Configuration for document metadata extraction.

Parameters
----------
extract_title
    Whether to extract document titles.
extract_author
    Whether to extract author information.
custom_metadata_fields
    Additional metadata fields to extract.

EmbeddingVectorResult(vectors: list, model_name: str, token_count: int) -> None

Result container for embedding vector operations.

Parameters
----------
vectors
    List of embedding vectors.
model_name
    Name of the model used.
token_count
    Total tokens processed.


## Plain Text Names

Classes with long names containing no special characters.


documentstorewithvectorsearchcapabilities(connectionstring: str, vectordimension: int = 1536)

A store for documents supporting vector search.

This class name is entirely lowercase with no separators,
underscores, dots, or camelCase transitions.

Parameters
----------
connectionstring
    Database connection string.
vectordimension
    Dimensionality of stored vectors.

EMBEDDINGPROVIDERWITHBATCHPROCESSINGSUPPORT(MODELIDENTIFIER: str, BATCHLIMIT: int = 100)

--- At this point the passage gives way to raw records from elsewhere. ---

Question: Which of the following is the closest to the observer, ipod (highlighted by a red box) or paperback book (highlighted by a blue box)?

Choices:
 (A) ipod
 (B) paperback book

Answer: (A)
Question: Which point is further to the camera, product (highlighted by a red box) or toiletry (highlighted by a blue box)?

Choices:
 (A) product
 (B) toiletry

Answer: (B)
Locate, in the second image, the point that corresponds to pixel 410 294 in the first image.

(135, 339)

All-uppercase embedding provider class.

This class name is entirely uppercase with no separators,
underscores, dots, or camelCase transitions.

Parameters
----------
MODELIDENTIFIER
    Identifier for the embedding model.
BATCHLIMIT
    Maximum batch size for processing.

Chunkerstrategywithoverlapdetection(maxchunksize: int = 1000, overlapsize: int = 200)

Initial-cap chunker strategy class.

This class name starts with an uppercase letter and the rest
is entirely lowercase, with no other separators.

Parameters
----------
maxchunksize
    Maximum size of each chunk in characters.
overlapsize
    Number of overlapping characters between chunks.

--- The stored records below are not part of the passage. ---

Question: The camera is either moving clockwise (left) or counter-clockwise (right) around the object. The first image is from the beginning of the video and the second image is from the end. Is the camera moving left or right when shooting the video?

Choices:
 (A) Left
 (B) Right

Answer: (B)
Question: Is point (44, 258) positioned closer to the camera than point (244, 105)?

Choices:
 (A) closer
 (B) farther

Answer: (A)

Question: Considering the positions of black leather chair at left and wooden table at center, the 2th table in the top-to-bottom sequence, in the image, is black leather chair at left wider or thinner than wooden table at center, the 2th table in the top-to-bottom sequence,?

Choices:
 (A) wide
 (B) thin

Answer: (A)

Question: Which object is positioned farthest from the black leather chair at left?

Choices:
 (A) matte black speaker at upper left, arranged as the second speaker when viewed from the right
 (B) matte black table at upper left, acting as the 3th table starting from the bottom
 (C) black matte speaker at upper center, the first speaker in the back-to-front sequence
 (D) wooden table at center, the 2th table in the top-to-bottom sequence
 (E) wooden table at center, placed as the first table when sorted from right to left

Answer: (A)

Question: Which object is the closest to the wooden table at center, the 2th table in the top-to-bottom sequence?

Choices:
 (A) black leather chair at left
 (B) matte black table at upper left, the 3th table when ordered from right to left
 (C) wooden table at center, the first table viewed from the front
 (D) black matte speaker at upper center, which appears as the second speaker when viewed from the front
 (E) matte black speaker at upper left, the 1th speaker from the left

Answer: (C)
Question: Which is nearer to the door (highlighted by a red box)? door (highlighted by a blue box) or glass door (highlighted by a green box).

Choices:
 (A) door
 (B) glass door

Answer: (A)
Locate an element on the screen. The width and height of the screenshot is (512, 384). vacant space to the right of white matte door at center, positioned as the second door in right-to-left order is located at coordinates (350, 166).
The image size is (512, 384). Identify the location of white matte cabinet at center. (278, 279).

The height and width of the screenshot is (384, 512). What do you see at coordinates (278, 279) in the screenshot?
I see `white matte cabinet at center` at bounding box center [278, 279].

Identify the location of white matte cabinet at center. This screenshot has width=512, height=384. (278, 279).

## documentstorewithvectorsearchcapabilities Methods

Methods for the documentstorewithvectorsearchcapabilities class


insertdocumentswithembeddings(self, docs: list) -> int

Insert documents along with their embedding vectors.

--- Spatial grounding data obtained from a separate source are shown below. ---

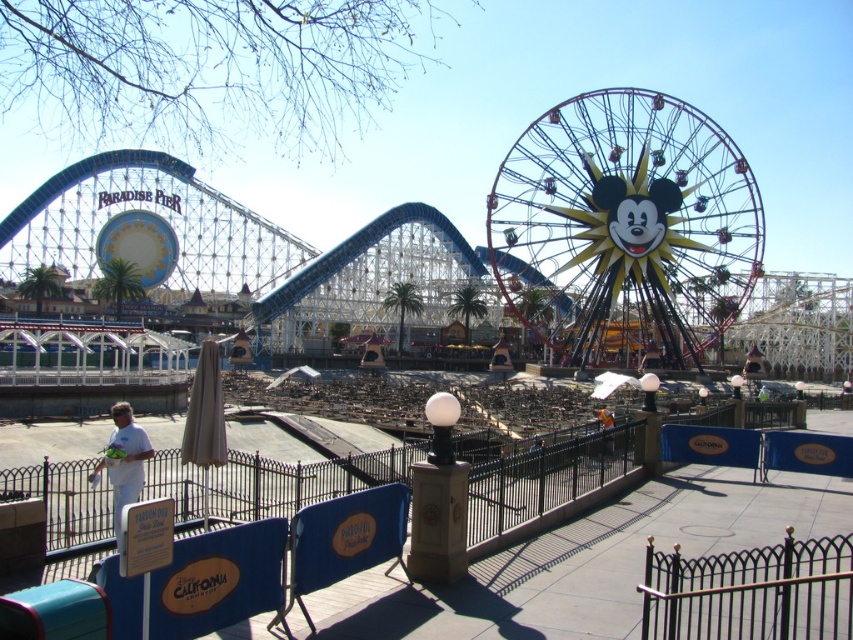 Based on the coordinates provided in the description, where is the metallic yellow ferris wheel at center located in the image?

The metallic yellow ferris wheel at center is located at point coordinates of (625, 228).

You are standing at the point marked by the coordinates point [625,228]. What large structure are you currently on?

The point [625,228] is on the metallic yellow ferris wheel at center, so you are currently on the metallic yellow ferris wheel at center.

You are standing on the pier and want to take a photo of the metallic yellow ferris wheel at center and the white matte shirt at lower left. Which object should you position to the right side of your camera frame?

You should position the metallic yellow ferris wheel at center to the right side of your camera frame because it is already located to the right of the white matte shirt at lower left. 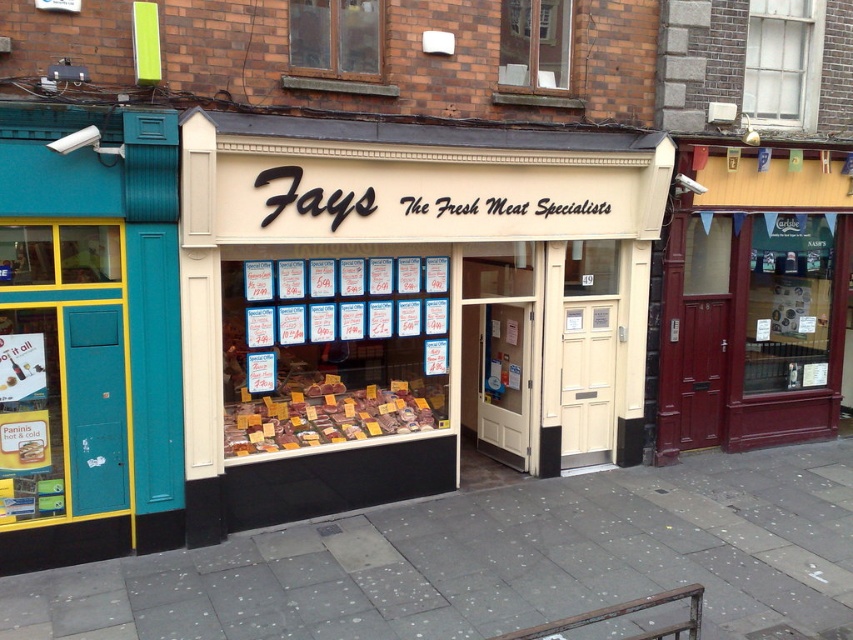 You are a customer standing in front of the shop. You notice the gray concrete pavement at center and the meat with yellow labels at center. Which one takes up more space in the image?

The meat with yellow labels at center occupies more space than the gray concrete pavement at center.

You are a customer standing in front of the shop entrance. You see the gray concrete pavement at center and the meat with yellow labels at center. Which object is located below the other?

The gray concrete pavement at center is positioned under meat with yellow labels at center, meaning the pavement is below the meat labels.

In the scene shown: You are a customer standing outside the shop and want to enter. Which object is closer to you as you approach the open door? The gray concrete pavement at center or the meat with yellow labels at center?

The gray concrete pavement at center is closer to you because it is in front of the meat with yellow labels at center, meaning the pavement is nearer to the open door where you are standing. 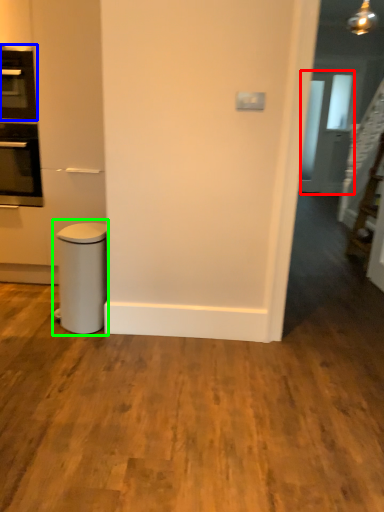 Question: Which object is positioned closest to glass door (highlighted by a red box)? Select from home appliance (highlighted by a blue box) and waste container (highlighted by a green box).

Choices:
 (A) home appliance
 (B) waste container

Answer: (A)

searchbyvectorsimilarity(self, query: str, topk: int = 10) -> list

Search for documents by vector similarity.

rebuildvectorsearchindex(self) -> None

Rebuild the internal vector search index.

deletedocumentsbyidentifier(self, docid: str) -> bool

Delete a document by its unique identifier.

countdocumentsincollection(self) -> int

Return the total number of documents stored.

exportcollectiontojsonlines(self, filepath: str) -> int

Export all documents to a JSON Lines file.


## EMBEDDINGPROVIDERWITHBATCHPROCESSINGSUPPORT Methods

Methods for the EMBEDDINGPROVIDERWITHBATCHPROCESSINGSUPPORT class


GENERATEEMBEDDINGSFROMTEXTINPUT(self, texts: list) -> list

Generate embeddings from a list of text inputs.

CALCULATETOKENCOUNTFORTEXTS(self, texts: list) -> int

Calculate total token count for the given texts.

RETRIEVEMODELCONFIGURATION(self) -> dict

Retrieve the current model configuration.

VALIDATEINPUTTEXTLENGTHS(self, texts: list) -> bool

Validate that all input texts are within length limits.

EXPORTEMBEDDINGSTOFILE(self, filepath: str) -> int

Export computed embeddings to a file.

RESETINTERNALBATCHCOUNTER(self) -> None

Reset the internal batch processing counter.


## Chunkerstrategywithoverlapdetection Methods

Methods for the Chunkerstrategywithoverlapdetection class


splitcontentintochunks(self, content: str) -> list

Split document content into overlapping chunks.

detectoverlapboundaries(self, content: str) -> list

Detect optimal overlap boundary positions.

mergeundersizedfragments(self, chunks: list) -> list

Merge fragments that are too small to stand alone.

calculateoverlappercentage(self, chunks: list) -> float

Calculate the average overlap percentage between chunks.

exportchunkswithoverlap(self, filepath: str) -> int

Export chunks with overlap markers to a file.

resetinternalchunkcache(self) -> None

Reset the internal chunk processing cache.